Burundi: il faut relâcher sa pression sur les défenseurs des droits de l'homme, souligne Michel Forst

Écouter /

Michel Forst, expert indépendant sur les droits de l’homme ; photo ONU / Jean-Marc Ferré

Le Rapporteur Spécial sur la situation des défenseurs des droits de l'homme, Michel Forst, a exprimé son regret, mardi 25 novembre, que les défenseurs du Burundi soient assimilés à des opposants politiques, alors qu’il s'agit de femmes et d'hommes qui s’emploient à promouvoir et à protéger les droits.

«  J'ai été très impressionné par l'extrême vitalité et la compétence de la société civile au Burundi bien que leurs membres vivent dans un environnement souvent difficile où ils font face à des graves obstacles qui peuvent s'apparenter à des violations de leurs droits et libertés fondamentaux ainsi qu'à leur droit légitime de promouvoir et protéger les droits de l'homme »  a déclaré Michel Forst.

Des menaces et des campagnes de diffamation dans certains média pèsent sur les défenseurs des droits de l'homme. De très nombreux cas de menaces physiques, appels téléphoniques anonymes, agressions, arrestations arbitraires, harcèlement judiciaire sont rapportés par les défenseurs des droits de l'homme.

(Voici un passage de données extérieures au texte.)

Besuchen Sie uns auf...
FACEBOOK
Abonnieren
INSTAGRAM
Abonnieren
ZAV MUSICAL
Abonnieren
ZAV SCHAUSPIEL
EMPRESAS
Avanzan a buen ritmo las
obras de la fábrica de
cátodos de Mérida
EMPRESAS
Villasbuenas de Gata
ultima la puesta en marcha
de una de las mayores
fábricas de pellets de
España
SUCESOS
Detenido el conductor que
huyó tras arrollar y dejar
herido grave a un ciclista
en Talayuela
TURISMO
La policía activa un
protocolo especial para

«  L'arrestation et la détention de Pierre Claver Mbonimpa ou la radiation inique du barreau du bâtonnier Isidore Rufykiri constituent pour moi une escalade inacceptable dans le harcèlement des défenseurs par les autorités du pays » a dénoncé Michel Forst.

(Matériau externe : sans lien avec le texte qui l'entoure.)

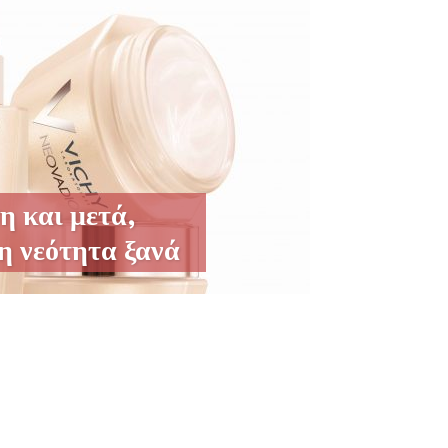
η και μετά,
η νεότητα ξανά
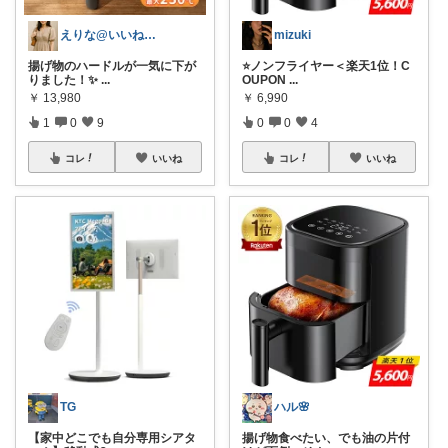
えりな@いいね100%バック💓
mizuki
揚げ物のハードルが一気に下が
⭐️ノンフライヤー＜楽天1位！C
りました！✨
...
OUPON
...
￥
13,980
￥
6,990
1
0
9
0
0
4
コレ
いいね
コレ
いいね
TG
ハル🌸
【家中どこでも自分専用シアタ
揚げ物食べたい、でも油の片付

Le Burundi a la chance d'avoir une société civile dynamique et une presse audacieuse et libre et pourtant les pouvoirs publics tentent de restreindre la liberté d'expression et la liberté des média en les accusant d'être des agents de l'opposition dès lors qu'ils rapportent des faits ou des témoignages mettant en cause les institutions de l'état.

Le Rapporteur Spécial a fait part au gouvernement de son inquiétude devant certaines dispositions de la loi sur la presse contraires aux engagements internationales, notamment  l'obligation pour les journalistes de révéler leurs sources qui limiteraient la jouissance effective de la liberté d'expression.

Il a souligné les cas d'arrestations et menaces répétées contre certains journalistes ou certaines stations de radio traitant de sujets politiquement sensibles comme les allégations de distribution d'armes ou les méthodes controversées de délivrance de cartes d'identité.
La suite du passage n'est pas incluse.